Ironically, our renewal as a nation, church, or community of believers may come from an example of service being set even now, in the shadow of hardship and loss, by our U.S. military community. Service members and their families, a people without extraordinary financial means or material resources, who have been most affected by America’s wars in Afghanistan and Iraq, are still serving, sacrificing, and asking: What more can we do to help?

As Afghan refugees begin resettlement into U.S. government-sponsored detention centers in Germany, legions of military families and veterans are volunteering as translators and workers. I’ve seen them the past few days at the Ramstein Air Base – a response that can only be described as awe-inspiring.

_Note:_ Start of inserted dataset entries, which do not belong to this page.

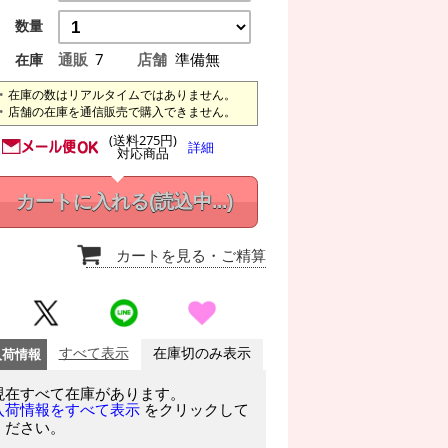
数量
通販
7
店舗
準備無
在庫
在庫の数はリアルタイムではありません。
店舗の在庫を通信販売で購入できません。
(送料275円)
詳細
対応商品
カートに入れる
(読込中...)
カートを見る
・ご精算
入荷情報
すべて表示
在庫切のみ表示
現在すべて在庫があります。
をクリックして
入荷情報をすべて表示
ください。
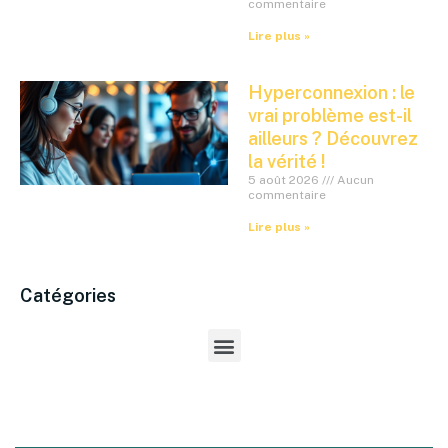
commentaire
Lire plus »
Hyperconnexion : le
vrai problème est-il
ailleurs ? Découvrez
la vérité !
5 août 2026
Aucun
commentaire
Lire plus »
Catégories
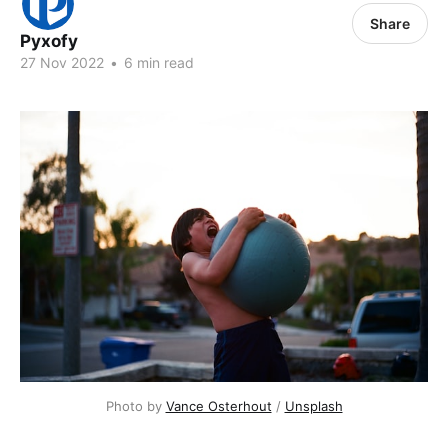
Share
Pyxofy
27 Nov 2022
•
6 min read
Photo by 
Vance Osterhout
 / 
Unsplash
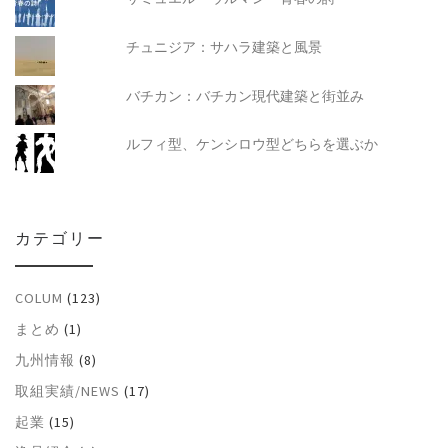
チュニジア：サハラ建築と風景
バチカン：バチカン現代建築と街並み
ルフィ型、ケンシロウ型どちらを選ぶか
カテゴリー
COLUM
(123)
まとめ
(1)
九州情報
(8)
取組実績/NEWS
(17)
起業
(15)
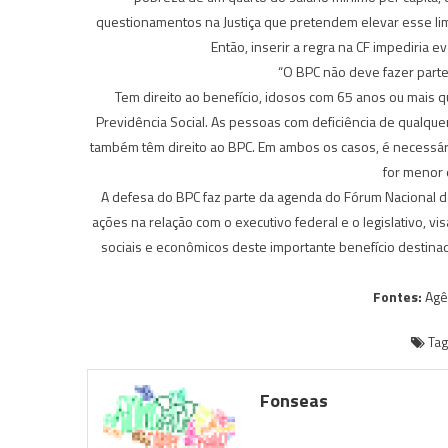
questionamentos na Justiça que pretendem elevar esse lim
Então, inserir a regra na CF impediria ev
“O BPC não deve fazer parte
Tem direito ao benefício, idosos com 65 anos ou mais q
Previdência Social. As pessoas com deficiência de qualquer
também têm direito ao BPC. Em ambos os casos, é necessári
for menor 
A defesa do BPC faz parte da agenda do Fórum Nacional de 
ações na relação com o executivo federal e o legislativo, v
sociais e econômicos deste importante benefício destina
Fontes:
Agên
Ta
Fonseas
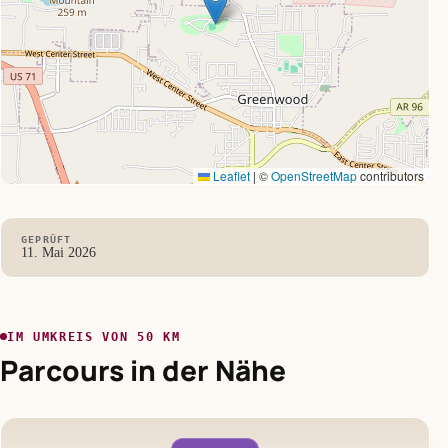
Leaflet
|
©
OpenStreetMap
contributors
GEPRÜFT
11. Mai 2026
IM UMKREIS VON 50 KM
Parcours in der Nähe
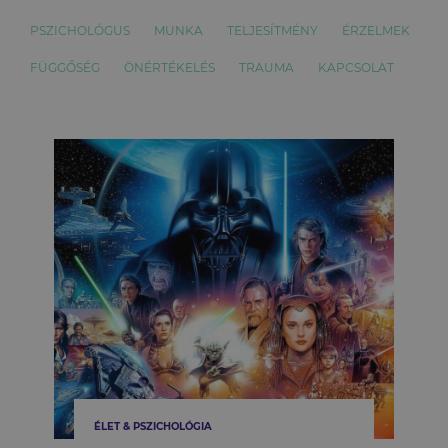
PSZICHOLÓGUS
MUNKA
TELJESÍTMÉNY
ÉRZELMEK
FÜGGŐSÉG
ÖNÉRTÉKELÉS
TRAUMA
KAPCSOLAT
ÉLET & PSZICHOLÓGIA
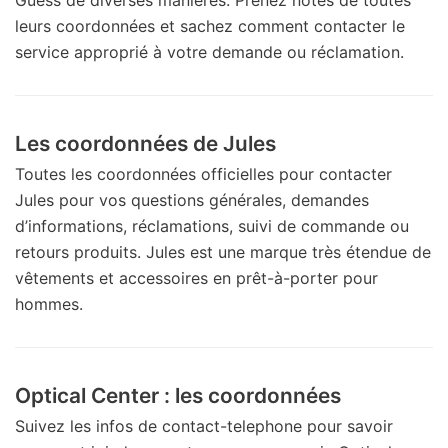
leurs coordonnées et sachez comment contacter le
service approprié à votre demande ou réclamation.
Les coordonnées de Jules
Toutes les coordonnées officielles pour contacter
Jules pour vos questions générales, demandes
d’informations, réclamations, suivi de commande ou
retours produits. Jules est une marque très étendue de
vêtements et accessoires en prêt-à-porter pour
hommes.
Optical Center : les coordonnées
Suivez les infos de contact-telephone pour savoir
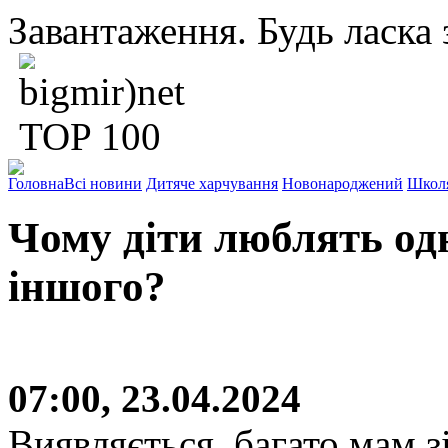
Завантаження. Будь ласка з
Головна
Всі новини
Дитяче харчування
Новонароджений
Школ
Чому діти люблять одн
іншого?
07:00, 23.04.2024
Виявляється, багато мам 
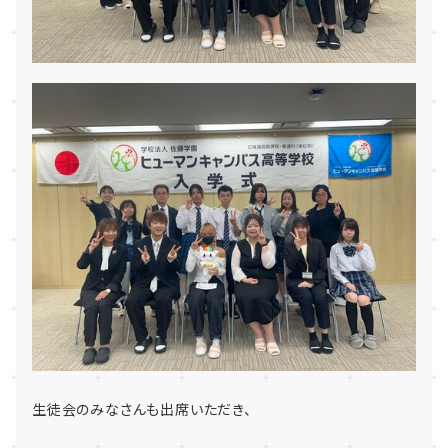
生徒会のみなさんも出席いただき、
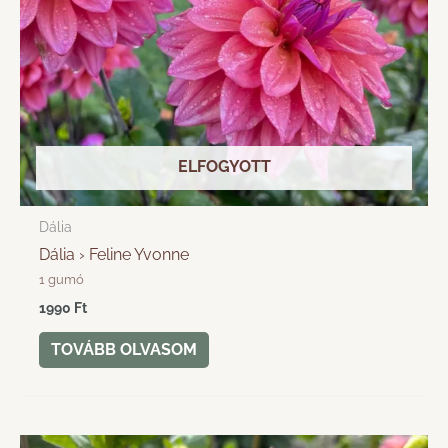
ELFOGYOTT
Dália
Dália › Feline Yvonne
1 gumó
1990
Ft
TOVÁBB OLVASOM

The simple act of a military family member buying a diaper for an Afghan baby whose father may have contributed to the violence targeted against their own loved one is a defining moment for our nation. Serving and sacrificing even more, instead of succumbing to resentment, has become a source of healing. Service and giving to others are a simple reflex for those who have chosen to serve. Americans really need to reflect deeply upon this humble example.

For Christians defeat is always just around the corner. Christian life is a battle against sin, temptation, and despair. Our true strength comes from the simple, yet so hard to live, commands of loving God and neighbor. A less violent future may lie in the hearts of men and women willing to organize their lives as God has commanded.

On a Friday, several centuries ago, in the Middle East, on a desert hill called Calvary, defeat and death seemed absolute. Three days later when the sun crept over the horizon it shone upon an empty tomb – the most profound victory in human history. Defeat can only be tempered by love and with the knowledge that His victory is ours, now and forever.